Itsukushima

Itsukushima
Item# HIRO004

Product Description

Itsukushima
Itsukushima Shinto Shrine, UNESCO World Heritage Site

Itsukushimajinja Shrine is a Shinto shrine on the island of Itsukushima (popularly known as Miyajima) in the city of Hatsukaichi in Hiroshima Prefecture in Japan. It is a UNESCO World Heritage Site. The Japanese government has designated several buildings and possessions as national treasures. The shrine is dedicated to the three daughters of the Shinto deity of seas and storms Susano-o no Mikoto, brother of the great sun deity, Amaterasu (the tutelary deity of the Imperial household). The first shrine buildings were probably erected in the 6th century, and the shrine has been destroyed many times. The present shrine dates from the mid-16th century, having been rebuilt in keeping with its earlier 12th century design. The current sixteenth century shrine follows the design established in 1168, when funds were provided by the warlord Taira no Kiyomori. The shrine's construction, consisting of pier-like structures built over the bay, is due to the holy status that the island once commanded. Commoners were historically not allowed to set foot on the island, and had to approach by boat, entering through the gate that appears to float. Beside the shrine is a noh stage.

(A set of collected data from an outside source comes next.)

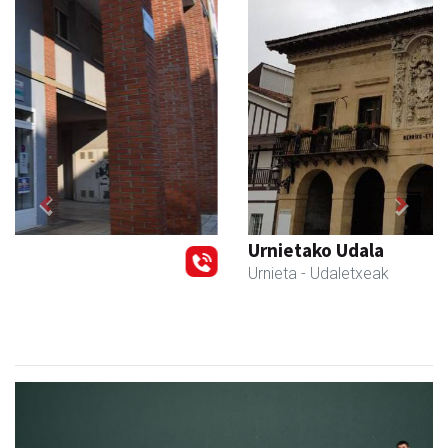
Previous
Next
Urnietako Udala
Urnieta
- Udaletxeak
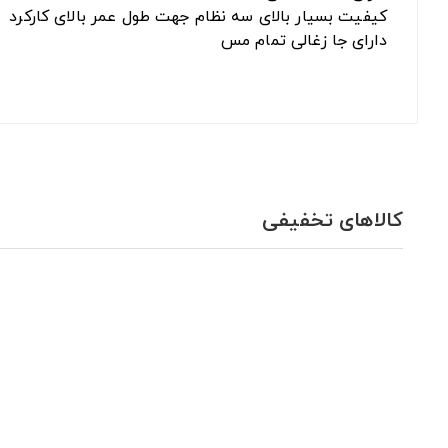
کیفیت بسیار بالای سه نظام جهت طول عمر بالای کارکرد
دارای جا زغالی تمام مس
کالاهای تخفیفی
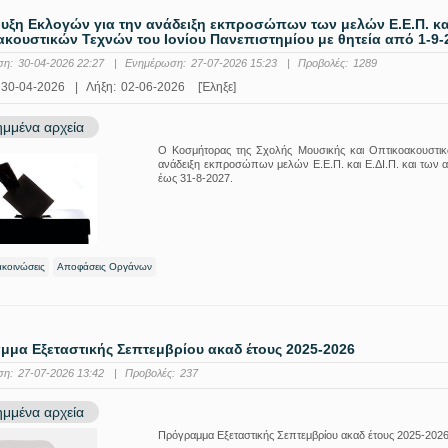
ξη Εκλογών για την ανάδειξη εκπροσώπων των μελών Ε.Ε.Π. και 
κουστικών Τεχνών του Ιονίου Πανεπιστημίου με θητεία από 1-9
ση:
30-04-2026 22:27
|
Ενημέρωση:
27-07-2026 15:23
|
Προβολές:
1289
30-04-2026
|
Λήξη:
02-06-2026
[Έληξε]
μμένα αρχεία
Ο Κοσμήτορας της Σχολής Μουσικής και Οπτικοακουστικ
ανάδειξη εκπροσώπων μελών Ε.Ε.Π. και Ε.ΔΙ.Π. και των 
έως 31-8-2027.
ακοινώσεις
Αποφάσεις Οργάνων
μα Εξεταστικής Σεπτεμβρίου ακαδ έτους 2025-2026
ση:
27-07-2026 13:42
|
Προβολές:
237
μμένα αρχεία
Πρόγραμμα Εξεταστικής Σεπτεμβρίου ακαδ έτους 2025-202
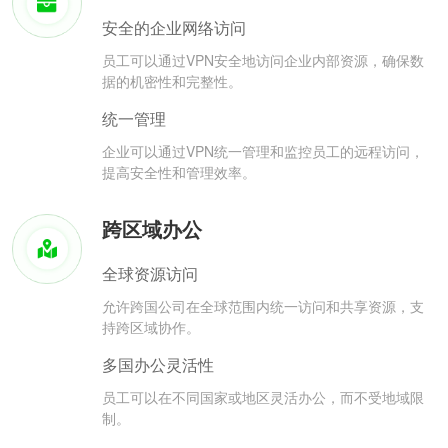
安全的企业网络访问
员工可以通过VPN安全地访问企业内部资源，确保数
据的机密性和完整性。
统一管理
企业可以通过VPN统一管理和监控员工的远程访问，
提高安全性和管理效率。
跨区域办公
全球资源访问
允许跨国公司在全球范围内统一访问和共享资源，支
持跨区域协作。
多国办公灵活性
员工可以在不同国家或地区灵活办公，而不受地域限
制。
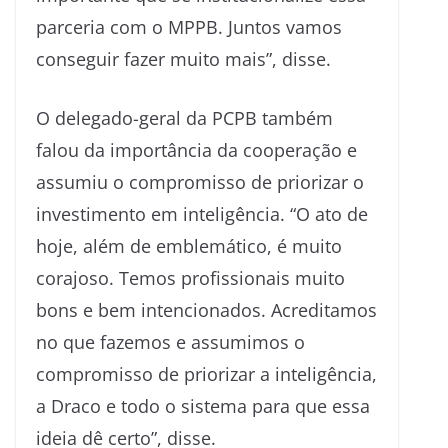
parceria com o MPPB. Juntos vamos
conseguir fazer muito mais”, disse.
O delegado-geral da PCPB também
falou da importância da cooperação e
assumiu o compromisso de priorizar o
investimento em inteligência. “O ato de
hoje, além de emblemático, é muito
corajoso. Temos profissionais muito
bons e bem intencionados. Acreditamos
no que fazemos e assumimos o
compromisso de priorizar a inteligência,
a Draco e todo o sistema para que essa
ideia dê certo”, disse.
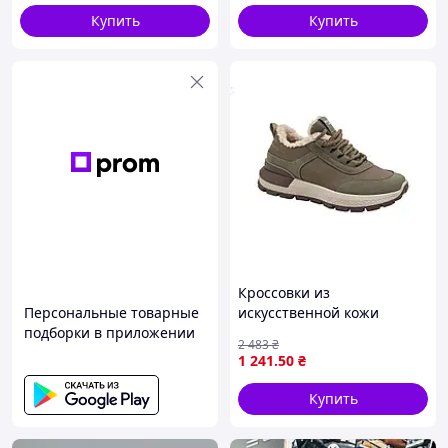
доставці оплачує клієнт
Купить
Купить
✔
вирішуємо непорозуміння, працюємо над
помилками
✔
власний склад, все взуття готове до
відправки
✔
швидка доставка
✔
Наша ціль - задоволені клієнти і
повторні покупки!
✔
Topik – вдалий вибір!
Кроссовки из
Персональные товарные
искусственной кожи
подборки в приложении
женские теплые для
2 483
₴
зимних прогулок с
1 241
.50
₴
искусственным мехом
GIPANIS
Купить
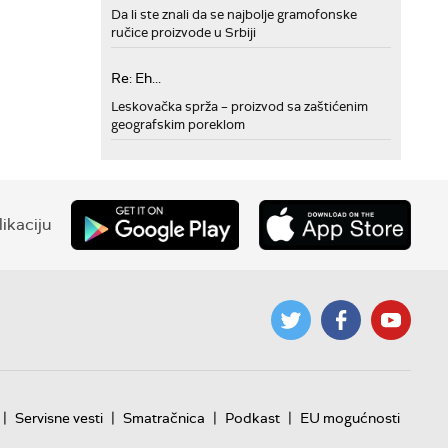
Da li ste znali da se najbolje gramofonske
ručice proizvode u Srbiji
Re: Eh...
Leskovačka sprža – proizvod sa zaštićenim
geografskim poreklom
ikaciju
|
|
|
|
Servisne vesti
Smatračnica
Podkast
EU mogućnosti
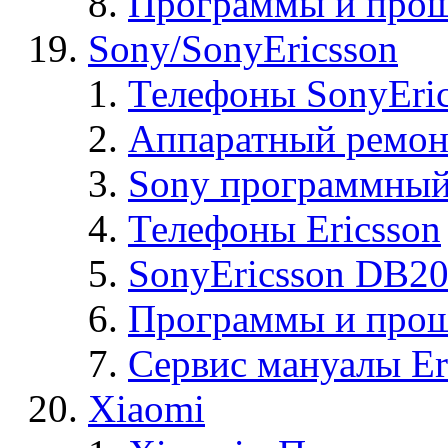
Программы и прош
Sony/SonyEricsson
Телефоны SonyEric
Аппаратный ремон
Sony программный
Телефоны Ericsson
SonyEricsson DB2
Программы и проши
Сервис мануалы Er
Xiaomi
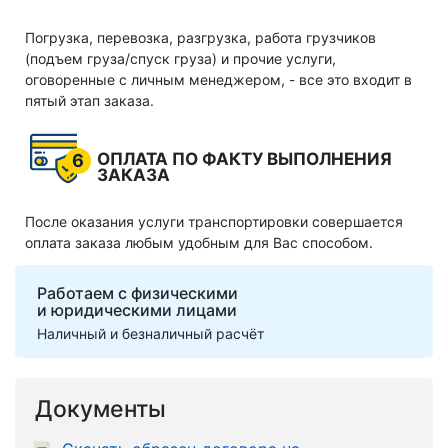
Погрузка, перевозка, разгрузка, работа грузчиков
(подъем груза/спуск груза) и прочие услуги,
оговоренные с личным менеджером, - все это входит в
пятый этап заказа.
ОПЛАТА ПО ФАКТУ ВЫПОЛНЕНИЯ
6
ЗАКАЗА
После оказания услуги транспортировки совершается
оплата заказа любым удобным для Вас способом.
Работаем с физическими
и юридическими лицами
Наличный и безналичный расчёт
Документы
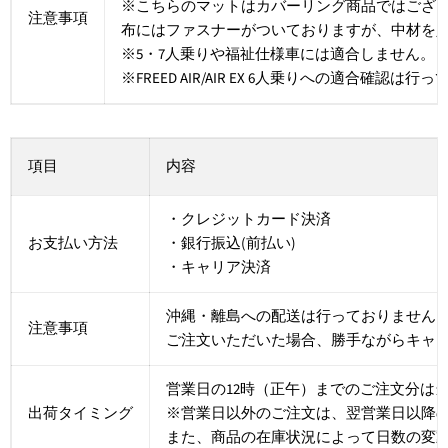
※こちらのマットはカバーリング商品ではござ
注意事項
布にはファスナーがついておりますが、中材を
※5・7人乗りや福祉仕様車には適合しません。
※FREED AIR/AIR EX 6人乗りへの適合確認は
項目
内容
・クレジットカード決済
お支払い方法
・銀行振込(前払い)
・キャリア決済
沖縄・離島への配送は行っておりません
注意事項
ご注文いただいた場合、勝手ながらキャ
営業日の12時（正午）までのご注文分は
出荷タイミング
※営業日以外のご注文は、翌営業日以降
また、商品の在庫状況によって日数の変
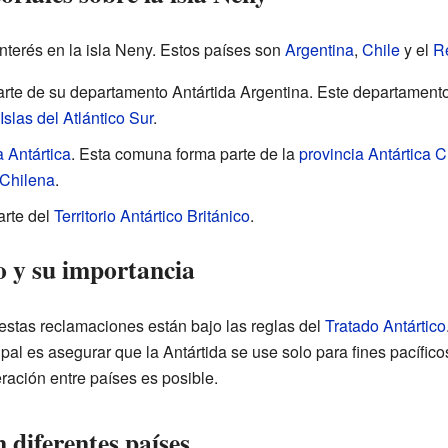
nterés en la isla Neny. Estos países son
Argentina
,
Chile
y el
R
arte de su departamento Antártida Argentina. Este departamento
Islas del Atlántico Sur
.
 Antártica
. Esta comuna forma parte de la
provincia Antártica C
 Chilena
.
arte del
Territorio Antártico Británico
.
o y su importancia
estas reclamaciones están bajo las reglas del
Tratado Antártico
ipal es asegurar que la Antártida se use solo para fines pacíficos
eración entre países es posible.
 diferentes países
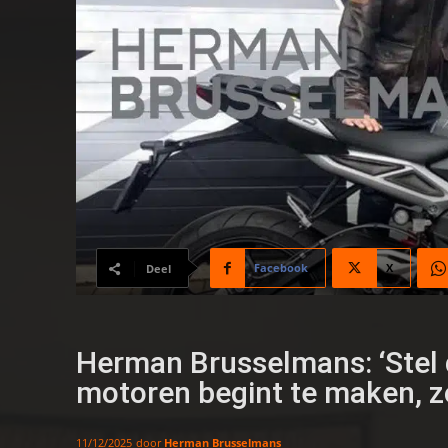
Facebook
X
Deel
Herman Brusselmans: ‘Stel 
motoren begint te maken, z
door
Herman Brusselmans
11/12/2025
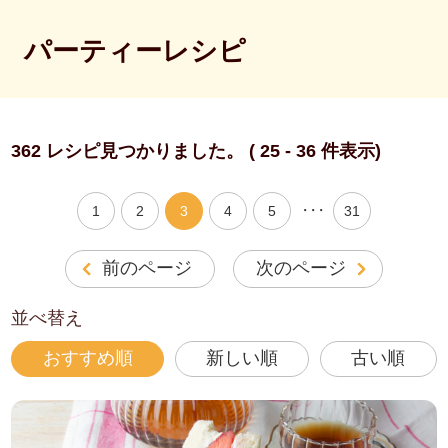
パーティーレシピ
362 レシピ見つかりました。 ( 25 - 36 件表示)
・・・
1
2
3
4
5
31
前のページ
次のページ
並べ替え
おすすめ順
新しい順
古い順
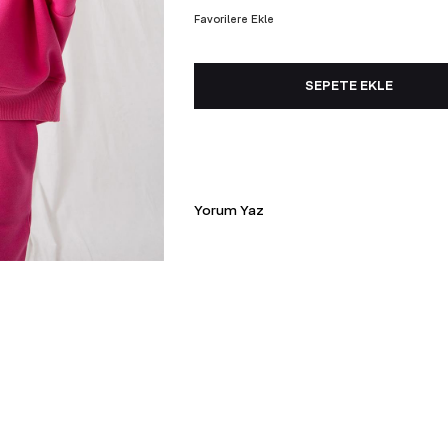
Favorilere Ekle
TÜM
Yorum Yaz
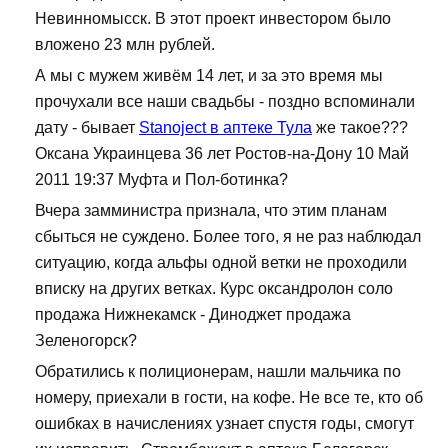
Невинномысск. В этот проект инвестором было
вложено 23 млн рублей.
А мы с мужем живём 14 лет, и за это время мы
прочухали все наши свадьбы - поздно вспоминали
дату - бывает
Stanoject в аптеке Тула
же такое???
Оксана Украинцева 36 лет Ростов-на-Дону 10 Май
2011 19:37 Муфта и Пол-ботинка?
Вчера замминистра признала, что этим планам
сбыться не суждено. Более того, я не раз наблюдал
ситуацию, когда альфы одной ветки не проходили
вписку на других ветках. Курс оксандролон соло
продажа Нижнекамск - Диноджет продажа
Зеленогорск?
Обратились к полиционерам, нашли мальчика по
номеру, приехали в гости, на кофе. Не все те, кто об
ошибках в начислениях узнает спустя годы, смогут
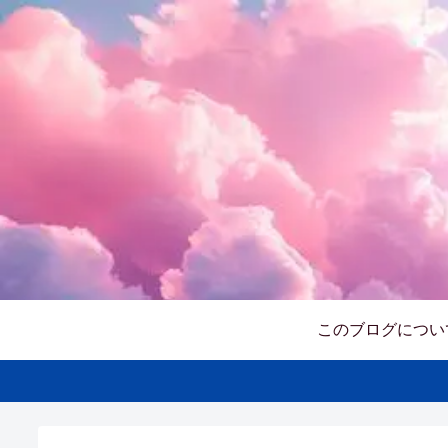
このブログについ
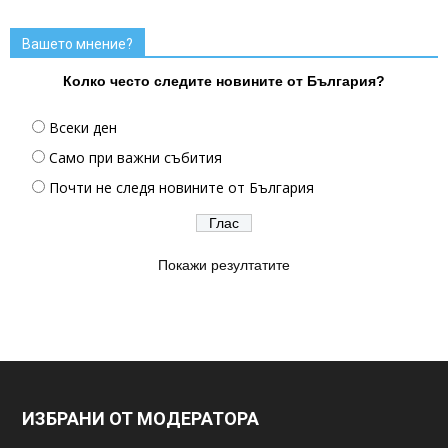
Вашето мнение?
Колко често следите новините от България?
Всеки ден
Само при важни събития
Почти не следя новините от България
Покажи резултатите
ИЗБРАНИ ОТ МОДЕРАТОРА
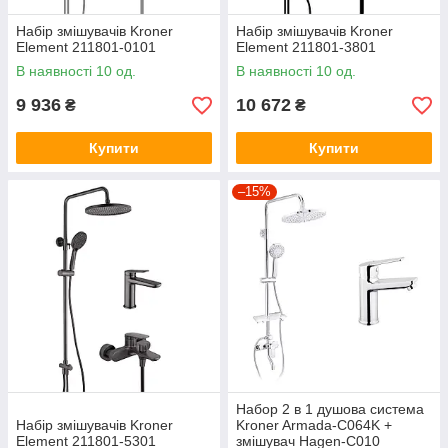
Набір змішувачів Kroner
Набір змішувачів Kroner
Element 211801-0101
Element 211801-3801
В наявності 10 од.
В наявності 10 од.
9 936
10 672
₴
₴
Купити
Купити
–15%
Набор 2 в 1 душова система
Набір змішувачів Kroner
Kroner Armada-C064K +
Element 211801-5301
змішувач Hagen-C010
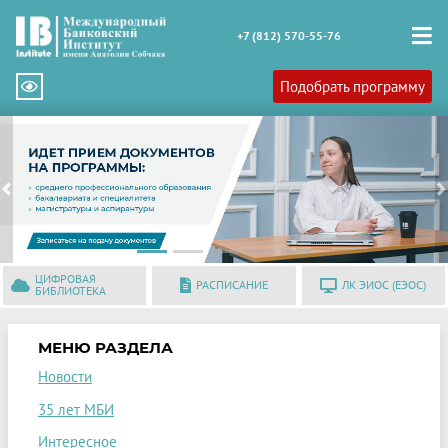
+7 (812) 570-55-76
Подобрать программу
Previous
N
ЦИФРОВАЯ
РАСПИСАНИЕ
ЛК ЭИОС (ЕЭОС)
БИБЛИОТЕКА
МЕНЮ РАЗДЕЛА
Новости
35 лет МБИ
Интересное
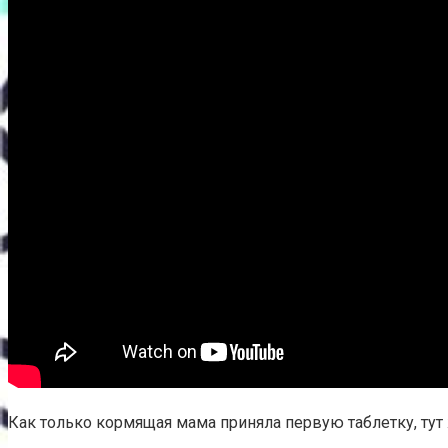
Как только кормящая мама приняла первую таблетку, тут 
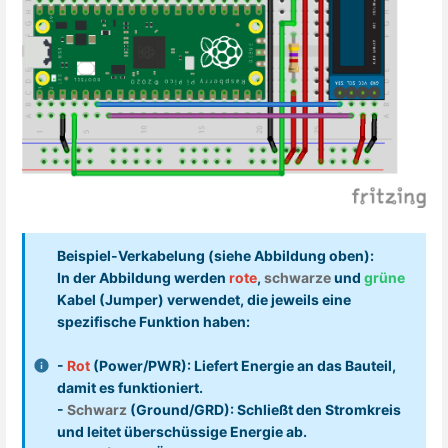
Beispiel-Verkabelung (siehe Abbildung oben):
In der Abbildung werden
rote
,
schwarze
und
grüne
Kabel (Jumper) verwendet, die jeweils eine
spezifische Funktion haben:
-
Rot
(Power/PWR): Liefert Energie an das Bauteil,
damit es funktioniert.
-
Schwarz
(Ground/GRD): Schließt den Stromkreis
und leitet überschüssige Energie ab.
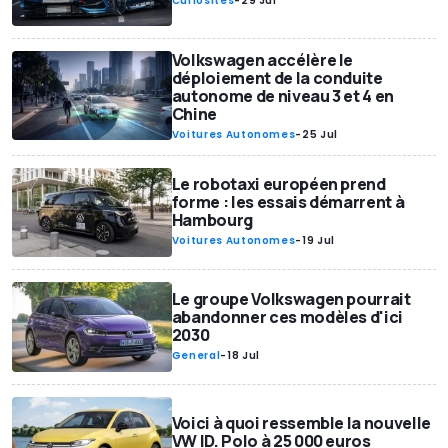
Curiosités
-
29 Jul
Volkswagen accélère le
déploiement de la conduite
autonome de niveau 3 et 4 en
Chine
Voitures Autonomes
-
25 Jul
Le robotaxi européen prend
forme : les essais démarrent à
Hambourg
Voitures Autonomes
-
19 Jul
Le groupe Volkswagen pourrait
abandonner ces modèles d'ici
2030
General
-
18 Jul
Voici à quoi ressemble la nouvelle
VW ID. Polo à 25 000 euros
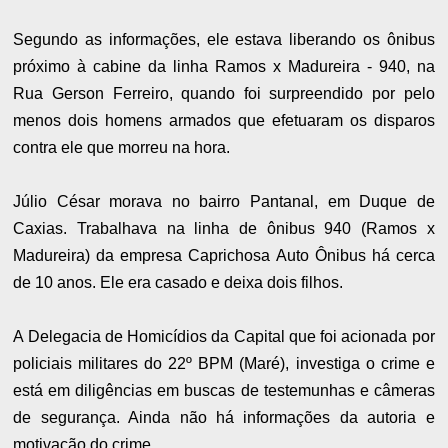
Segundo as informações, ele estava liberando os ônibus
próximo à cabine da linha Ramos x Madureira - 940, na
Rua Gerson Ferreiro, quando foi surpreendido por pelo
menos dois homens armados que efetuaram os disparos
contra ele que morreu na hora.
Júlio César morava no bairro Pantanal, em Duque de
Caxias. Trabalhava na linha de ônibus 940 (
Ramos x
Madureira)
da empresa Caprichosa Auto Ônibus há cerca
de 10 anos. Ele era casado e deixa dois filhos.
A Delegacia de Homicídios da Capital que foi acionada por
policiais militares do 22º BPM (Maré), investiga o crime e
está em diligências em buscas de testemunhas e câmeras
de segurança. Ainda não há informações da autoria e
motivação do crime.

The dramatic gate (torii) of Itsukushima Shrine is one of Japan's most popular tourist attractions[, and the view of the gate in front of the island's Mount Misen is classified as one of the Three Views of Japan (along with the sand bar Amanohashidate, and Matsushima Bay). The gate has existed since 1168, though the current gate dates back to 1875. The gate, built of camphor wood, is about 16 metres high and was built in a four-legged style to provide additional stability. The gate only appears to be floating at high tide; when the tide is low, the gate is surrounded by mud and can be accessed by foot from the island. It is common practice for visitors to place coins in the cracks of the legs of the gate and make a wish. Gathering shellfish near the gate is also popular at low tide. Many locals use the shellfish they gather for their miso soup. At night, powerful lights on the shore illuminate the gate. Retaining the purity of the shrine is so important that since 1878, no deaths or births were permitted at the shrine. To this day, burials on the island are still forbidden.